*Task brief*:
Give again only those lines from the start of the entries through the line holding "Produção global e desafios da reciclagem", leaving them as they are.

Dataset entries
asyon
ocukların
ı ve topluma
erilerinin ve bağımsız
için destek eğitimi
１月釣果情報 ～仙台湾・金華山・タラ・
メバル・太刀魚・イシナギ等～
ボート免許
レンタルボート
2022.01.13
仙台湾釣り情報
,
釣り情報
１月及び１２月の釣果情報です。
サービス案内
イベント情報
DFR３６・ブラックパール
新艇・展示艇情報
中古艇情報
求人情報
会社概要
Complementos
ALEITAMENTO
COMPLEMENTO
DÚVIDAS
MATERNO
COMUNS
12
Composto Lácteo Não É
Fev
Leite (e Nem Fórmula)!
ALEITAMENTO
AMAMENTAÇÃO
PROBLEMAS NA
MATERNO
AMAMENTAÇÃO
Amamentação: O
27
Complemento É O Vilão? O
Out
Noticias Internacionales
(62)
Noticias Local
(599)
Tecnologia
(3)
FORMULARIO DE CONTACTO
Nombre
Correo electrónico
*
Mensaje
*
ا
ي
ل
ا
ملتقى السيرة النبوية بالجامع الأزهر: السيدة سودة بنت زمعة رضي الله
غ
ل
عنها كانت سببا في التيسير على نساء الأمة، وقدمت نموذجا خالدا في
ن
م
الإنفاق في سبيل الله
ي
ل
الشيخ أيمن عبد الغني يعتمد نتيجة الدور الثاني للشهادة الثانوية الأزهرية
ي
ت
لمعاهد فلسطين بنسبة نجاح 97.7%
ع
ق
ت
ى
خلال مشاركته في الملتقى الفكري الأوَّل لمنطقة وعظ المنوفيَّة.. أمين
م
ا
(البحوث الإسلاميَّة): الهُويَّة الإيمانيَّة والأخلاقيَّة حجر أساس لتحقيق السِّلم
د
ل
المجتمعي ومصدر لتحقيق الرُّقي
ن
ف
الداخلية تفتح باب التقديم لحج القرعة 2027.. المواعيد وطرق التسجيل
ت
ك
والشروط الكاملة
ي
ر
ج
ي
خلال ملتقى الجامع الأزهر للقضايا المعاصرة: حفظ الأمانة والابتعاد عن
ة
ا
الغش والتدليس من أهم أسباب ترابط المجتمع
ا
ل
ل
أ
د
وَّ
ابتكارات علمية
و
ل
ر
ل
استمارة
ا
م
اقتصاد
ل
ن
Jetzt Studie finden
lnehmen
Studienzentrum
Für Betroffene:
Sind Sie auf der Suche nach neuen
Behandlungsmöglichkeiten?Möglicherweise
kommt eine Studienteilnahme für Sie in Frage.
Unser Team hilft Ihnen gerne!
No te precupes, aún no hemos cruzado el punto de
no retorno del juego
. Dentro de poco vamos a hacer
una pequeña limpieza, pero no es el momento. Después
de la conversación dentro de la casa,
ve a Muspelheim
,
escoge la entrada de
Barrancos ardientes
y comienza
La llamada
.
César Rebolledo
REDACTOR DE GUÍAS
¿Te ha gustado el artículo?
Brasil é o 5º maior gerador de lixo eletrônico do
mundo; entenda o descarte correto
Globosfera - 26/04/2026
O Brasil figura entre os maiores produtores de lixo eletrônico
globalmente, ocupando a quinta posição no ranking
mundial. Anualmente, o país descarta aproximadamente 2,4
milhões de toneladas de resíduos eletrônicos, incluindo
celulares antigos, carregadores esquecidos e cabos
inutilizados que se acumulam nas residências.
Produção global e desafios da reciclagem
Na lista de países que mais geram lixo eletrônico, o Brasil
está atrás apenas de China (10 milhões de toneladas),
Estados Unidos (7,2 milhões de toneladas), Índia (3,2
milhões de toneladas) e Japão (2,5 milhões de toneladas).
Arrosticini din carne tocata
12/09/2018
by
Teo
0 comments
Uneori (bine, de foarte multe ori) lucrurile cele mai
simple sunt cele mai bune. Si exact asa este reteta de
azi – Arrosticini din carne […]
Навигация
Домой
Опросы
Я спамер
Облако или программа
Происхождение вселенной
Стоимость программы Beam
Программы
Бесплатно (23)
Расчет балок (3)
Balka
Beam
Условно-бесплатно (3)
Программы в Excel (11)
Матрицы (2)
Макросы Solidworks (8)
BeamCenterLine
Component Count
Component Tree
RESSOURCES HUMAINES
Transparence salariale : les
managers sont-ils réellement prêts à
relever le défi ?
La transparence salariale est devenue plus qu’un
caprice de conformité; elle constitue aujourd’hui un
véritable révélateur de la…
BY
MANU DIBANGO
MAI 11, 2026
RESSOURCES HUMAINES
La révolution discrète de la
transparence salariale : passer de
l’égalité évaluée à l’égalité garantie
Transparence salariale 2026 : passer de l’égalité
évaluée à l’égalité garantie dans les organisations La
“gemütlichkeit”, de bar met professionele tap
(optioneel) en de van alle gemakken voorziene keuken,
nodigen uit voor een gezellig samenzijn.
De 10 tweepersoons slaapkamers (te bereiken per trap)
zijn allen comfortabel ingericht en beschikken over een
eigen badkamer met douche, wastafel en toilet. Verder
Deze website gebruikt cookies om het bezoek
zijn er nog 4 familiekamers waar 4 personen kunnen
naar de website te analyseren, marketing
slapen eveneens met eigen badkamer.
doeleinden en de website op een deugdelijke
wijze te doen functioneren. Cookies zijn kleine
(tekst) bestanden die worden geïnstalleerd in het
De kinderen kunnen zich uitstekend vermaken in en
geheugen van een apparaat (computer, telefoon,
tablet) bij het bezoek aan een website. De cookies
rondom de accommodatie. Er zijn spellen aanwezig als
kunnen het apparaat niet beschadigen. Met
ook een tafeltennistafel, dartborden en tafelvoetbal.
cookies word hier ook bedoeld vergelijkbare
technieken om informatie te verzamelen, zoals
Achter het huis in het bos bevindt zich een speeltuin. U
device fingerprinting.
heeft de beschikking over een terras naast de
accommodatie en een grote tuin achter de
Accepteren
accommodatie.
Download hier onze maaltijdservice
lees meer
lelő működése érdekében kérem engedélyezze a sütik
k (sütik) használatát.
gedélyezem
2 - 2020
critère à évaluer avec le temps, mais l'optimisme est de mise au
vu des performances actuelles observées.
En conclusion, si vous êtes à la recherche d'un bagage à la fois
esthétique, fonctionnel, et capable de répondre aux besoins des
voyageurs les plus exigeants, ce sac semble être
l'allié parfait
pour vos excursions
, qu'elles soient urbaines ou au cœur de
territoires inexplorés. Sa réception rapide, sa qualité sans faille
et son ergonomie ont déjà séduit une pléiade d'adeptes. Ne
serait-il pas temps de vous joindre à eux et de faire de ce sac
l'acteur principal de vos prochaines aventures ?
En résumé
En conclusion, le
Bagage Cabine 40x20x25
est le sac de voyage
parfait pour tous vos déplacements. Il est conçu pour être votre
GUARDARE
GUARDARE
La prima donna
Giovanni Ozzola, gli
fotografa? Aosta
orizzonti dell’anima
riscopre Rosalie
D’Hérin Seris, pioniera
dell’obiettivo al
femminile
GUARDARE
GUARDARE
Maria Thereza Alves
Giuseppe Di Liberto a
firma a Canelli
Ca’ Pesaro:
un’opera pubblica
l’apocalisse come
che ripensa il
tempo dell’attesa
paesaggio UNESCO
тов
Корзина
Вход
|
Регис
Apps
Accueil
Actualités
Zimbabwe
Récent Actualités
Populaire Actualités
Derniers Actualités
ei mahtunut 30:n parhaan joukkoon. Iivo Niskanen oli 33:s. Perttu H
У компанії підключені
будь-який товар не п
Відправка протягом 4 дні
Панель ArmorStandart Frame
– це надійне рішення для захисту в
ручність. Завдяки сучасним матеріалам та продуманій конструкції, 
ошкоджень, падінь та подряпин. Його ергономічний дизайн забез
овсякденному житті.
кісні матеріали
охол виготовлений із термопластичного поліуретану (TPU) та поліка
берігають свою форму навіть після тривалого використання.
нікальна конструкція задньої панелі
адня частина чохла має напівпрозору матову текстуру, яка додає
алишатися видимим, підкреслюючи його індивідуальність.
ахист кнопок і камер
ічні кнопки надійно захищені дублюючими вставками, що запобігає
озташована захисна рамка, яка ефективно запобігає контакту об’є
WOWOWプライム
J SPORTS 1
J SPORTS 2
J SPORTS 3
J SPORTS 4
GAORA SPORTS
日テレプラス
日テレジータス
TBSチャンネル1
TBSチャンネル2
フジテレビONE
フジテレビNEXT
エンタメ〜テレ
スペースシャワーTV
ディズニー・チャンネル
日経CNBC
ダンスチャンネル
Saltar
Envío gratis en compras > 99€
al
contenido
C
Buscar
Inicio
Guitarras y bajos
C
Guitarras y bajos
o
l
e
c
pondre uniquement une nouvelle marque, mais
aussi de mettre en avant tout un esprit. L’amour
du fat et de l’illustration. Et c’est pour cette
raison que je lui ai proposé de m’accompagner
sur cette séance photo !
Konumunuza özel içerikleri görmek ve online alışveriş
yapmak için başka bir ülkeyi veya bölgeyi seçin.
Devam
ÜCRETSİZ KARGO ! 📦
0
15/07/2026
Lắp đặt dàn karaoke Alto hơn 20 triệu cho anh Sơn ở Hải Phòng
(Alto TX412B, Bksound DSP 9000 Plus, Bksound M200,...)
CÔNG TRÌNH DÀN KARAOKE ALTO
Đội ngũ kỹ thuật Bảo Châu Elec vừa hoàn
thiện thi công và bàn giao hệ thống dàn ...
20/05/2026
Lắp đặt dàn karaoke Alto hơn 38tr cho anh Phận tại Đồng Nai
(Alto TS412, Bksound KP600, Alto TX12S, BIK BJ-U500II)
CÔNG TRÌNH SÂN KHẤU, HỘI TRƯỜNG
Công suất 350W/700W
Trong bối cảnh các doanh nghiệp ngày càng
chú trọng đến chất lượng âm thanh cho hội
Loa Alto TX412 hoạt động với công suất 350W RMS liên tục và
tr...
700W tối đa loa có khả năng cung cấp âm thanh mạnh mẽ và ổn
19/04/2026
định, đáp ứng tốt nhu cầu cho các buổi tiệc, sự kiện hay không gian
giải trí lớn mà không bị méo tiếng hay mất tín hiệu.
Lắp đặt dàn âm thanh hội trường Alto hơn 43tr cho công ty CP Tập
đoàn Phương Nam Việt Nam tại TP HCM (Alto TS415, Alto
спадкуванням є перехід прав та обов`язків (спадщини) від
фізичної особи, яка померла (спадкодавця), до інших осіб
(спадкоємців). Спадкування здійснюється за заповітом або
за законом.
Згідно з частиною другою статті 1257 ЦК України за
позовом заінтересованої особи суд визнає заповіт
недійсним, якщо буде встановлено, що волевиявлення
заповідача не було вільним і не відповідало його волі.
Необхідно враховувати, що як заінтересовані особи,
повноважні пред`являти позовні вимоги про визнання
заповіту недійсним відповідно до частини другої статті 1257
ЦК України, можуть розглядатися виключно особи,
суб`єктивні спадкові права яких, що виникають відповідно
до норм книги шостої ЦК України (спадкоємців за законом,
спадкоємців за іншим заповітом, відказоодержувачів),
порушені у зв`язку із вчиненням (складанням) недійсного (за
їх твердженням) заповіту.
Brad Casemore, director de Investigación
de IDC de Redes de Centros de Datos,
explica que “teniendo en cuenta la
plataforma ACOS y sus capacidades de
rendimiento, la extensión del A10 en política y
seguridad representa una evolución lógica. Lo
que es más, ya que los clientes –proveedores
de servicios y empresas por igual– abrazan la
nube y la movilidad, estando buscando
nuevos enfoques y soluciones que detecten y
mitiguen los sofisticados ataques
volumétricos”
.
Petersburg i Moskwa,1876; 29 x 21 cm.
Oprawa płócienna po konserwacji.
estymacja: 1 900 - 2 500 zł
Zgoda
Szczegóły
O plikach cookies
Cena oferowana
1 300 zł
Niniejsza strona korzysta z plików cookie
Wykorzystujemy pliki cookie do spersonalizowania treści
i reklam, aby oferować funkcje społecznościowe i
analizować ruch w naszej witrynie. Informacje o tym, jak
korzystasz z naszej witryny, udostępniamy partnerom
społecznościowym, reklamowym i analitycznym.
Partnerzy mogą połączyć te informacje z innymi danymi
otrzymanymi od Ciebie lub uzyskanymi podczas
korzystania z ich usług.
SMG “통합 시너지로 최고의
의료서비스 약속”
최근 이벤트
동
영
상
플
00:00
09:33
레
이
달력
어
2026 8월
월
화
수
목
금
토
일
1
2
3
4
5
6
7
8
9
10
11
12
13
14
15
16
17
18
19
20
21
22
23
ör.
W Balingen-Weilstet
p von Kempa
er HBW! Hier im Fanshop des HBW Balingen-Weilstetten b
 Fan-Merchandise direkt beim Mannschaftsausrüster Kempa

*Task answer*:
asyon
ocukların
ı ve topluma
erilerinin ve bağımsız
için destek eğitimi
１月釣果情報 ～仙台湾・金華山・タラ・
メバル・太刀魚・イシナギ等～
ボート免許
レンタルボート
2022.01.13
仙台湾釣り情報
,
釣り情報
１月及び１２月の釣果情報です。
サービス案内
イベント情報
DFR３６・ブラックパール
新艇・展示艇情報
中古艇情報
求人情報
会社概要
Complementos
ALEITAMENTO
COMPLEMENTO
DÚVIDAS
MATERNO
COMUNS
12
Composto Lácteo Não É
Fev
Leite (e Nem Fórmula)!
ALEITAMENTO
AMAMENTAÇÃO
PROBLEMAS NA
MATERNO
AMAMENTAÇÃO
Amamentação: O
27
Complemento É O Vilão? O
Out
Noticias Internacionales
(62)
Noticias Local
(599)
Tecnologia
(3)
FORMULARIO DE CONTACTO
Nombre
Correo electrónico
*
Mensaje
*
ا
ي
ل
ا
ملتقى السيرة النبوية بالجامع الأزهر: السيدة سودة بنت زمعة رضي الله
غ
ل
عنها كانت سببا في التيسير على نساء الأمة، وقدمت نموذجا خالدا في
ن
م
الإنفاق في سبيل الله
ي
ل
الشيخ أيمن عبد الغني يعتمد نتيجة الدور الثاني للشهادة الثانوية الأزهرية
ي
ت
لمعاهد فلسطين بنسبة نجاح 97.7%
ع
ق
ت
ى
خلال مشاركته في الملتقى الفكري الأوَّل لمنطقة وعظ المنوفيَّة.. أمين
م
ا
(البحوث الإسلاميَّة): الهُويَّة الإيمانيَّة والأخلاقيَّة حجر أساس لتحقيق السِّلم
د
ل
المجتمعي ومصدر لتحقيق الرُّقي
ن
ف
الداخلية تفتح باب التقديم لحج القرعة 2027.. المواعيد وطرق التسجيل
ت
ك
والشروط الكاملة
ي
ر
ج
ي
خلال ملتقى الجامع الأزهر للقضايا المعاصرة: حفظ الأمانة والابتعاد عن
ة
ا
الغش والتدليس من أهم أسباب ترابط المجتمع
ا
ل
ل
أ
د
وَّ
ابتكارات علمية
و
ل
ر
ل
استمارة
ا
م
اقتصاد
ل
ن
Jetzt Studie finden
lnehmen
Studienzentrum
Für Betroffene:
Sind Sie auf der Suche nach neuen
Behandlungsmöglichkeiten?Möglicherweise
kommt eine Studienteilnahme für Sie in Frage.
Unser Team hilft Ihnen gerne!
No te precupes, aún no hemos cruzado el punto de
no retorno del juego
. Dentro de poco vamos a hacer
una pequeña limpieza, pero no es el momento. Después
de la conversación dentro de la casa,
ve a Muspelheim
,
escoge la entrada de
Barrancos ardientes
y comienza
La llamada
.
César Rebolledo
REDACTOR DE GUÍAS
¿Te ha gustado el artículo?
Brasil é o 5º maior gerador de lixo eletrônico do
mundo; entenda o descarte correto
Globosfera - 26/04/2026
O Brasil figura entre os maiores produtores de lixo eletrônico
globalmente, ocupando a quinta posição no ranking
mundial. Anualmente, o país descarta aproximadamente 2,4
milhões de toneladas de resíduos eletrônicos, incluindo
celulares antigos, carregadores esquecidos e cabos
inutilizados que se acumulam nas residências.
Produção global e desafios da reciclagem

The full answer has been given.